Whether on the web or the app, the home page of The New York Times is a crucial gateway, setting the stage for readers’ experiences and guiding them to the most important news of the day. The Times publishes over 250 stories daily, far more than the 50 to 60 stories that can be featured on the home page at a given time. Traditionally, editors have manually selected and programmed which stories appear, when and where, multiple times daily. This manual process presents challenges:

• How can we provide readers a relevant, useful, and fresh experience each time they visit the home page?
• How can we make our editorial curation process more efficient and scalable?
• How do we maximize the reach of each story and expose more stories to our readers?

To address these challenges, the Times has been actively developing and testing editorially driven algorithms to assist in curating home page content. These algorithms are editorially driven in that a human editor’s judgment or input is incorporated into every aspect of the algorithm — including deciding where on the home page the stories are placed, informing the rankings, and potentially influencing and overriding algorithmic outputs when necessary. From the get-go, we’ve designed algorithmic programming to elevate human curation, not to replace it.

Which parts of the home page are algorithmically programmed?

The Times began using algorithms for content recommendations in 2011 but only recently started applying them to home page modules. For years, we only had one algorithmically-powered module, “Smarter Living,” on the home page, and later, “Popular in The Times.” Both were positioned relatively low on the page.

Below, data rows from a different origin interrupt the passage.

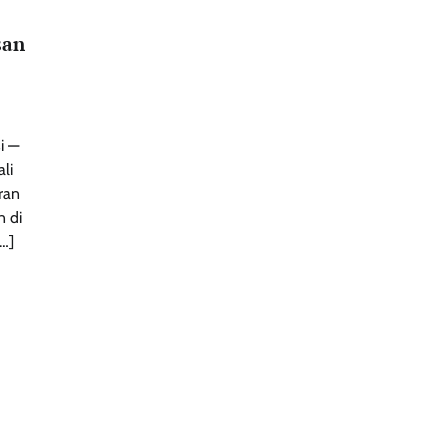
san
i —
li
ran
n di
…]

Three years ago, the formation of a cross-functional team — including newsroom editors, product managers, data scientists, data analysts, and engineers — brought the momentum needed to advance our responsible use of algorithms. Today, nearly half of the home page is programmed with assistance from algorithms that help promote news, features, and sub-brand content, such as The Athletic and Wirecutter. Some of these modules, such as the features module located at the top right of the home page on the web version, are in highly visible locations. During major news moments, editors can also deploy algorithmic modules to display additional coverage to complement a main module of stories near the top of the page. (The topmost news package of Figure 1 is an example of this in action.)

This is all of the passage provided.